++++ PROVIDED RECORDS ++++

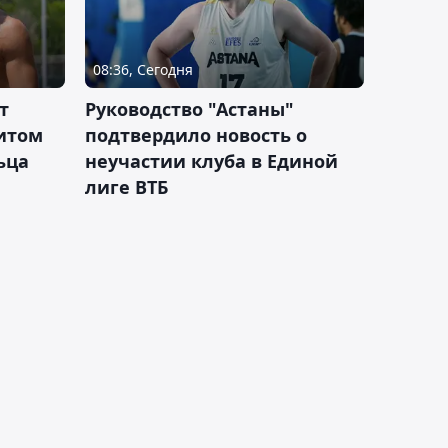
08:36, Сегодня
т
Руководство "Астаны"
итом
подтвердило новость о
ьца
неучастии клуба в Единой
лиге ВТБ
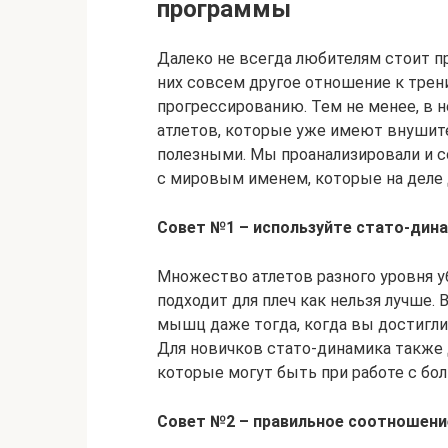
программы
Далеко не всегда любителям стоит п
них совсем другое отношение к трени
прогрессированию. Тем не менее, в 
атлетов, которые уже имеют внушит
полезными. Мы проанализировали и 
с мировым именем, которые на деле д
Совет №1 – используйте стато-дин
Множество атлетов разного уровня у
подходит для плеч как нельзя лучше.
мышц даже тогда, когда вы достигли 
Для новичков стато-динамика также
которые могут быть при работе с бо
Совет №2 – правильное соотношени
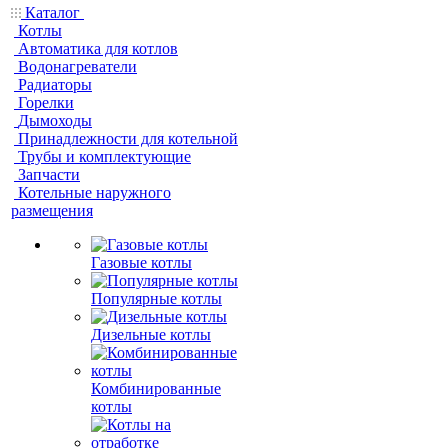
Каталог
Котлы
Автоматика для котлов
Водонагреватели
Радиаторы
Горелки
Дымоходы
Принадлежности для котельной
Трубы и комплектующие
Запчасти
Котельные наружного
размещения
Газовые котлы
Популярные котлы
Дизельные котлы
Комбинированные
котлы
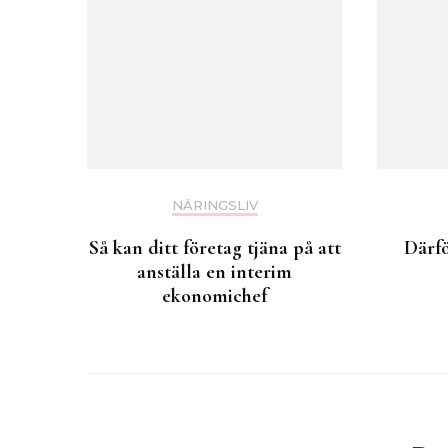
NÄRINGSLIV
Så kan ditt företag tjäna på att
Därf
anställa en interim
ekonomichef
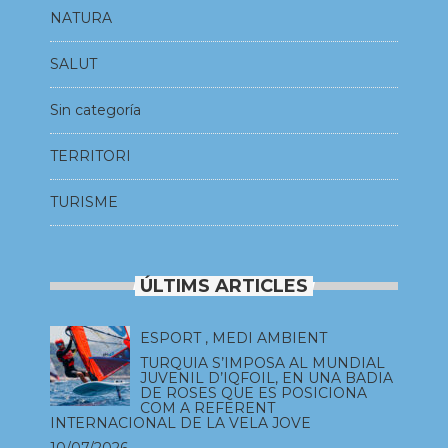
NATURA
SALUT
Sin categoría
TERRITORI
TURISME
ÚLTIMS ARTICLES
ESPORT
,
MEDI AMBIENT
TURQUIA S’IMPOSA AL MUNDIAL
JUVENIL D’IQFOIL, EN UNA BADIA
DE ROSES QUE ES POSICIONA
COM A REFERENT
INTERNACIONAL DE LA VELA JOVE
10/07/2026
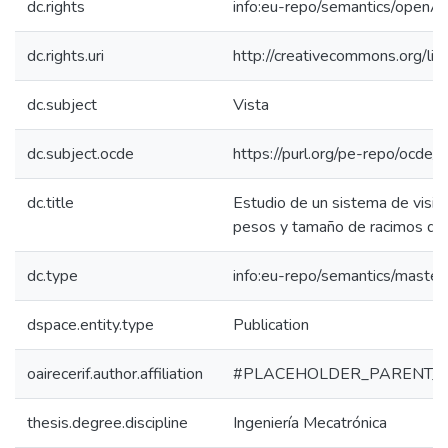
dc.rights
info:eu-repo/semantics/openA
dc.rights.uri
http://creativecommons.org/lic
dc.subject
Vista
dc.subject.ocde
https://purl.org/pe-repo/ocde/
dc.title
Estudio de un sistema de visió
pesos y tamaño de racimos de
dc.type
info:eu-repo/semantics/master
dspace.entity.type
Publication
oairecerif.author.affiliation
#PLACEHOLDER_PARENT_
thesis.degree.discipline
Ingeniería Mecatrónica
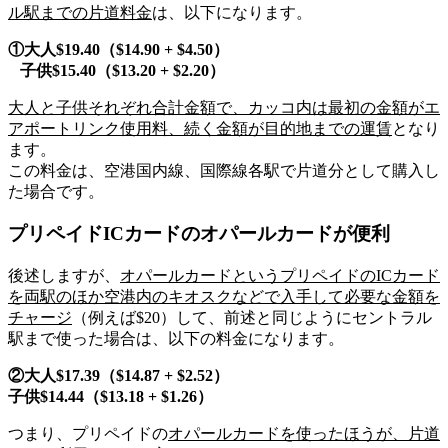
ル駅までの
片道料金
は、以下になります。
①大人$19.40（$14.90 + $4.50）
子供$15.40（$13.20 + $2.20）
大人と子供それぞれ合計金額で、
カッコ内は最初の金額がエ
アポートリンク使用料、続く金額が目的地までの運賃
となり
ます。
この料金は、空港国内線、国際線各駅で片道分として購入し
た場合です。
プリペイドICカードのオパールカードが便利
後述しますが、
オパールカード
というプリペイドのICカード
を両駅のほか空港内のキオスクなどで入手して必要な金額を
チャージ
（例えば$20）して、前述と同じようにセントラル
駅まで使った場合は、以下の料金になります。
②大人$17.39（$14.87 + $2.52）
子供$14.44（$13.18 + $1.26）
つまり、プリペイドの
オパールカードを使ったほうが、片道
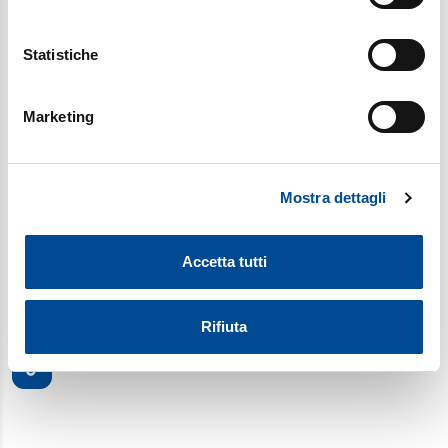
newsletter settimanale di Gutenberg, inserto culturale di
Con il tuo consenso, vorremmo anche:
Avvenire.
raccogliere informazioni sulla tua posizione
Statistiche
geografica, con un'approssimazione di qualche
Iscriviti
metro,
Marketing
Identificare il tuo dispositivo, scansionandolo
attivamente alla ricerca di caratteristiche specifiche
SOCIAL
(impronte digitali).
Mostra dettagli
Approfondisci come vengono elaborati i tuoi dati personali
e imposta le tue preferenze nella
sezione dettagli
. Puoi
modificare o ritirare il tuo consenso in qualsiasi momento
Accetta tutti
dalla Dichiarazione sui cookie.
Utilizziamo i cookie per personalizzare contenuti ed
Rifiuta
annunci, per fornire funzionalità dei social media e per
analizzare il nostro traffico. Condividiamo inoltre
informazioni sul modo in cui utilizza il nostro sito con i
nostri partner, che si occupano di analisi dei dati web,
pubblicità e social media, i quali potrebbero combinarle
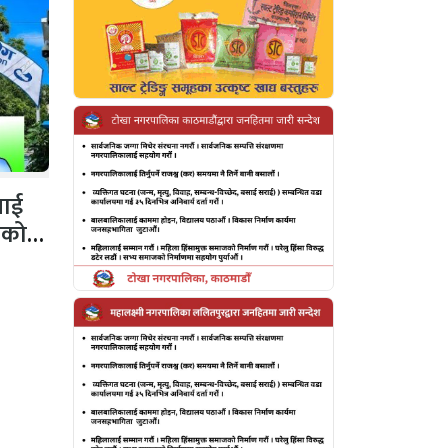
नलाई
गको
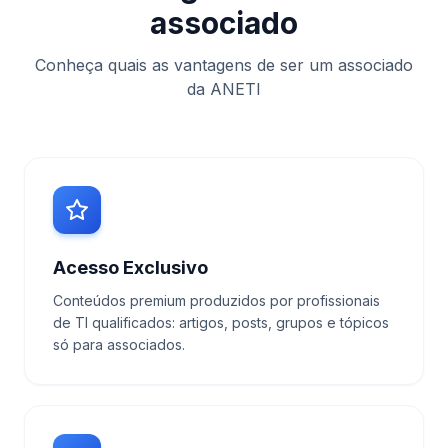
associado
Conheça quais as vantagens de ser um associado
da ANETI
Acesso Exclusivo
Conteúdos premium produzidos por profissionais
de TI qualificados: artigos, posts, grupos e tópicos
só para associados.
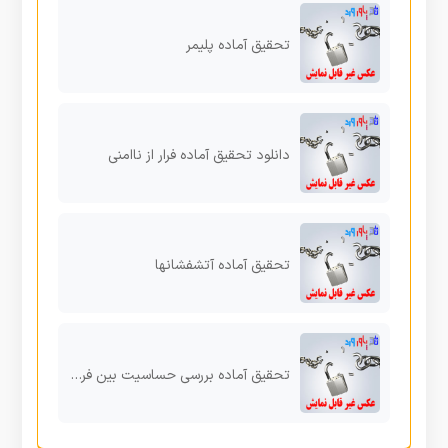
تحقیق آماده پلیمر
دانلود تحقیق آماده فرار از ناامنی
تحقیق آماده آتشفشانها
تحقیق آماده بررسی حساسیت بین فرهنگی مهاجران افغانی وایرانیان نسبت به یکدیگر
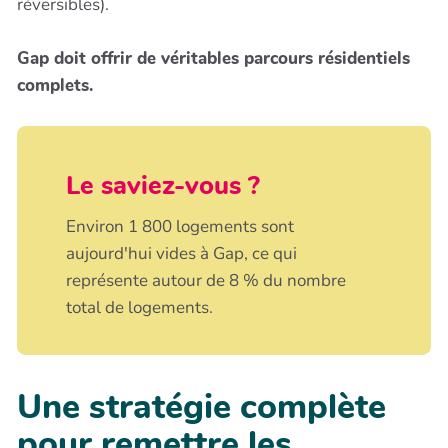
réversibles).
Gap doit offrir de véritables parcours résidentiels
complets.
Le saviez-vous ?
Environ 1 800 logements sont
aujourd'hui vides à Gap, ce qui
représente autour de 8 % du nombre
total de logements.
Une stratégie complète
pour remettre les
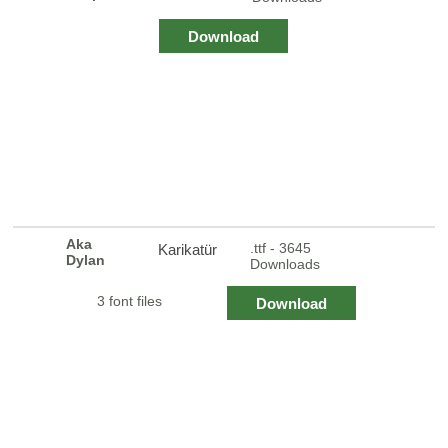
Download
Aka
.ttf - 3645
Karikatür
Dylan
Downloads
3 font files
Download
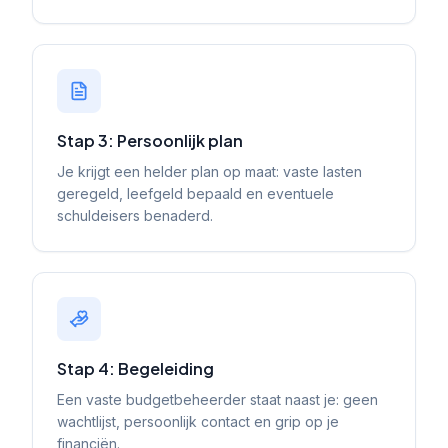
Stap 3: Persoonlijk plan
Je krijgt een helder plan op maat: vaste lasten
geregeld, leefgeld bepaald en eventuele
schuldeisers benaderd.
Stap 4: Begeleiding
Een vaste budgetbeheerder staat naast je: geen
wachtlijst, persoonlijk contact en grip op je
financiën.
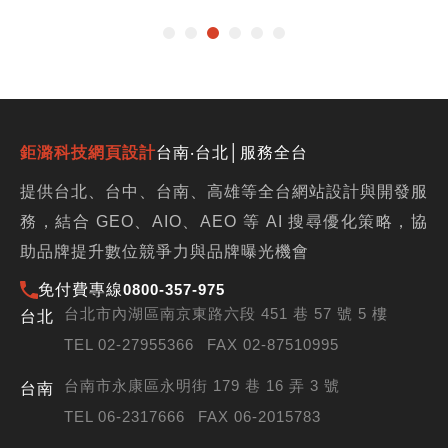
鉅潞科技網頁設計
台南‧台北│服務全台
提供台北、台中、台南、高雄等全台網站設計與開發服
務，結合 GEO、AIO、AEO 等 AI 搜尋優化策略，協
助品牌提升數位競爭力與品牌曝光機會
免付費專線
0800-357-975
台北市內湖區南京東路六段 451 巷 57 號 5 樓
台北
TEL 02-27955366
FAX 02-87510995
台南市永康區永明街 179 巷 16 弄 3 號
台南
TEL 06-2317666
FAX 06-2015783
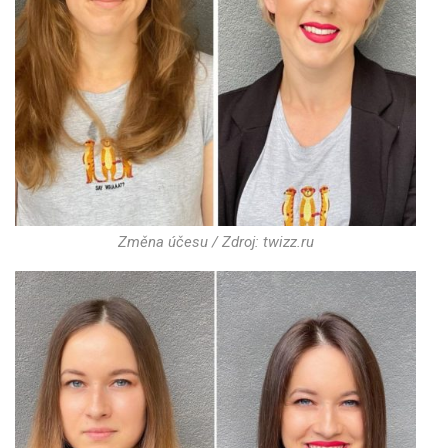
Změna účesu / Zdroj: twizz.ru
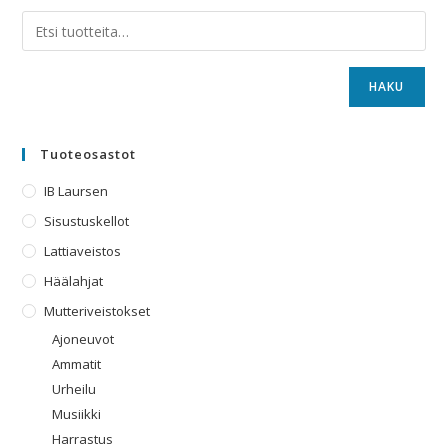
HAKU
Tuoteosastot
IB Laursen
Sisustuskellot
Lattiaveistos
Häälahjat
Mutteriveistokset
Ajoneuvot
Ammatit
Urheilu
Musiikki
Harrastus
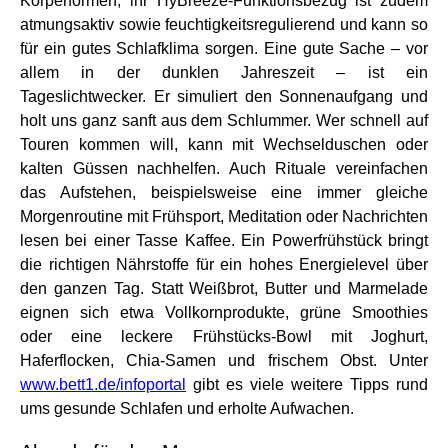
Körperformen, ihr HyBreeze-Funktionsbezug ist zudem
atmungsaktiv sowie feuchtigkeitsregulierend und kann so
für ein gutes Schlafklima sorgen. Eine gute Sache – vor
allem in der dunklen Jahreszeit – ist ein
Tageslichtwecker. Er simuliert den Sonnenaufgang und
holt uns ganz sanft aus dem Schlummer. Wer schnell auf
Touren kommen will, kann mit Wechselduschen oder
kalten Güssen nachhelfen. Auch Rituale vereinfachen
das Aufstehen, beispielsweise eine immer gleiche
Morgenroutine mit Frühsport, Meditation oder Nachrichten
lesen bei einer Tasse Kaffee. Ein Powerfrühstück bringt
die richtigen Nährstoffe für ein hohes Energielevel über
den ganzen Tag. Statt Weißbrot, Butter und Marmelade
eignen sich etwa Vollkornprodukte, grüne Smoothies
oder eine leckere Frühstücks-Bowl mit Joghurt,
Haferflocken, Chia-Samen und frischem Obst. Unter
www.bett1.de/infoportal
gibt es viele weitere Tipps rund
ums gesunde Schlafen und erholte Aufwachen.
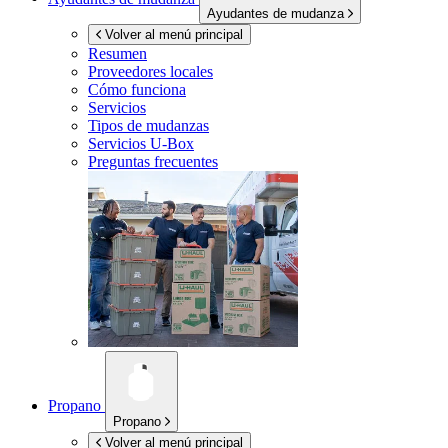
Ayudantes de mudanza
Volver al menú principal
Resumen
Proveedores locales
Cómo funciona
Servicios
Tipos de mudanzas
Servicios
U-Box
Preguntas frecuentes
Propano
Propano
Volver al menú principal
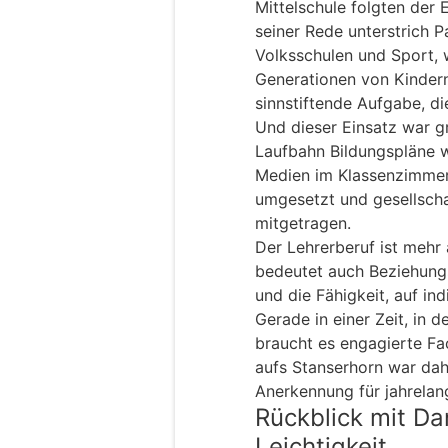
Mittelschule folgten der 
seiner Rede unterstrich P
Volksschulen und Sport, w
Generationen von Kindern
sinnstiftende Aufgabe, di
Und dieser Einsatz war gr
Laufbahn Bildungspläne w
Medien im Klassenzimmer 
umgesetzt und gesellscha
mitgetragen.
Der Lehrerberuf ist mehr 
bedeutet auch Beziehungs
und die Fähigkeit, auf in
Gerade in einer Zeit, in d
braucht es engagierte Fa
aufs Stanserhorn war dah
Anerkennung für jahrelang
Rückblick mit Da
Leichtigkeit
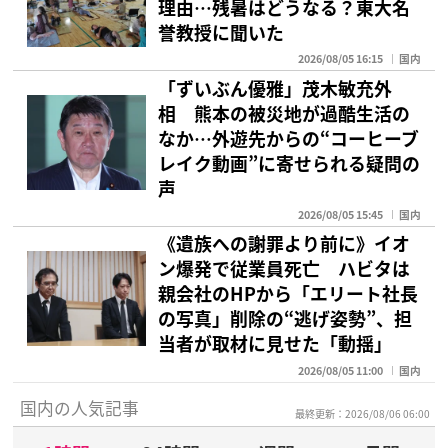
理由…残暑はどうなる？東大名
誉教授に聞いた
2026/08/05 16:15
国内
「ずいぶん優雅」茂木敏充外
相 熊本の被災地が過酷生活の
なか…外遊先からの“コーヒーブ
レイク動画”に寄せられる疑問の
声
2026/08/05 15:45
国内
《遺族への謝罪より前に》イオ
ン爆発で従業員死亡 ハビタは
親会社のHPから「エリート社長
の写真」削除の“逃げ姿勢”、担
当者が取材に見せた「動揺」
2026/08/05 11:00
国内
国内の人気記事
最終更新：2026/08/06 06:00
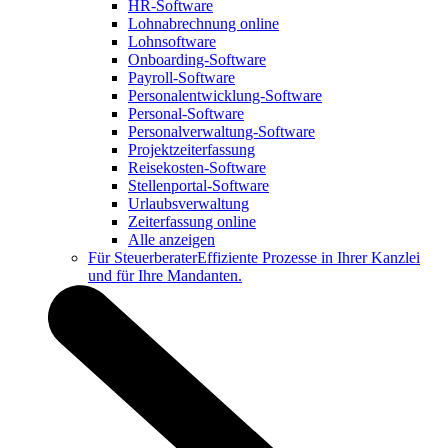
HR-Software
Lohnabrechnung online
Lohnsoftware
Onboarding-Software
Payroll-Software
Personalentwicklung-Software
Personal-Software
Personalverwaltung-Software
Projektzeiterfassung
Reisekosten-Software
Stellenportal-Software
Urlaubsverwaltung
Zeiterfassung online
Alle anzeigen
Für Steuerberater
Effiziente Prozesse in Ihrer Kanzlei
und für Ihre Mandanten.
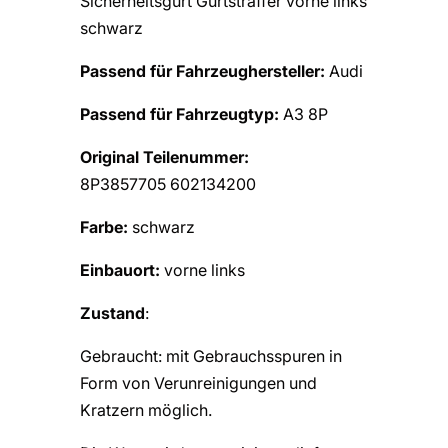
Sicherheitsgurt Gurtstraffer vorne links
schwarz
Passend für Fahrzeughersteller:
Audi
Passend für Fahrzeugtyp:
A3 8P
Original Teilenummer:
8P3857705 602134200
Farbe:
schwarz
Einbauort:
vorne links
Zustand
:
Gebraucht: mit Gebrauchsspuren in
Form von Verunreinigungen und
Kratzern möglich.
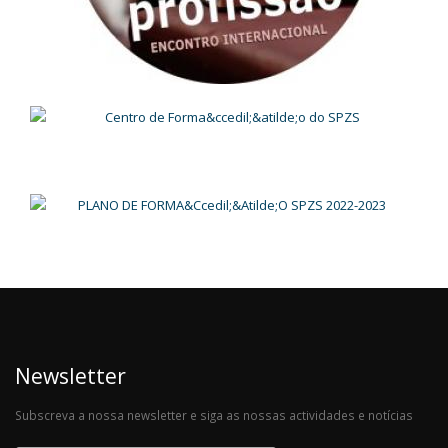
Newsletter
Subscreva a nossa newsletter e siga as nossas actividades e notícias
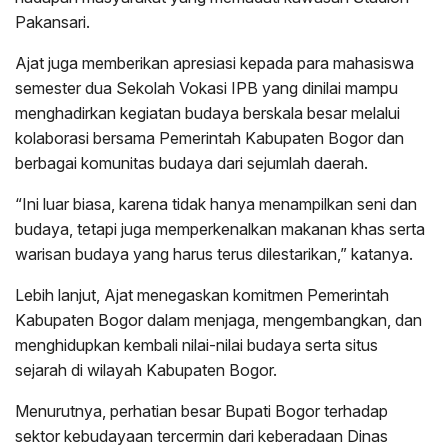
Pakansari.
Ajat juga memberikan apresiasi kepada para mahasiswa
semester dua Sekolah Vokasi IPB yang dinilai mampu
menghadirkan kegiatan budaya berskala besar melalui
kolaborasi bersama Pemerintah Kabupaten Bogor dan
berbagai komunitas budaya dari sejumlah daerah.
“Ini luar biasa, karena tidak hanya menampilkan seni dan
budaya, tetapi juga memperkenalkan makanan khas serta
warisan budaya yang harus terus dilestarikan,” katanya.
Lebih lanjut, Ajat menegaskan komitmen Pemerintah
Kabupaten Bogor dalam menjaga, mengembangkan, dan
menghidupkan kembali nilai-nilai budaya serta situs
sejarah di wilayah Kabupaten Bogor.
Menurutnya, perhatian besar Bupati Bogor terhadap
sektor kebudayaan tercermin dari keberadaan Dinas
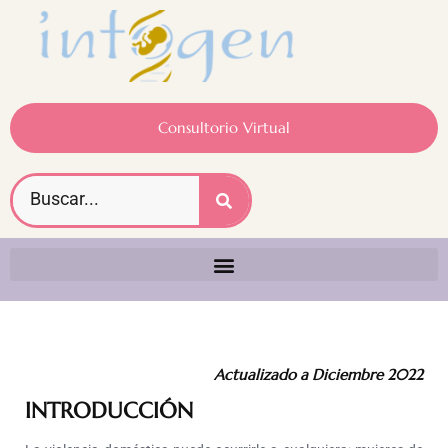
Consultorio Virtual
Actualizado a Diciembre 2022
INTRODUCCIÓN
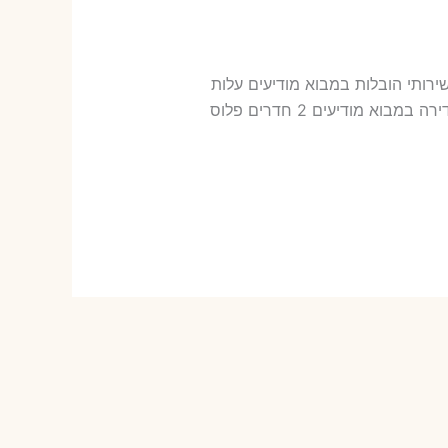
מבוא מודיעים שירותי הובלות במבוא מודיעים עלות
הובלה דירה במבוא מודיעים במחירון שלנו כמה עולה אריזת דירה​? 18-35 ש"ח (פר ארגז) כמה עולה הובלה דירה במבוא מודיעים 2 חדרים פלוס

++++

TASK ITEM:
Write out word for word the lines above that run from the one with "Utilizziamo i cookie" to the one with "تحقیق آماده آتشفشانها". Include both end lines; exclude the images.

ANSWER TO THE PROBLEM:
Utilizziamo i cookie per personalizzare contenuti ed
Rifiuta
annunci, per fornire funzionalità dei social media e per
analizzare il nostro traffico. Condividiamo inoltre
informazioni sul modo in cui utilizza il nostro sito con i
nostri partner, che si occupano di analisi dei dati web,
pubblicità e social media, i quali potrebbero combinarle
नलाई
गको
associado
Conheça quais as vantagens de ser um associado
da ANETI
Acesso Exclusivo
Conteúdos premium produzidos por profissionais
de TI qualificados: artigos, posts, grupos e tópicos
só para associados.
تحقیق آماده پلیمر
دانلود تحقیق آماده فرار از ناامنی
تحقیق آماده آتشفشانها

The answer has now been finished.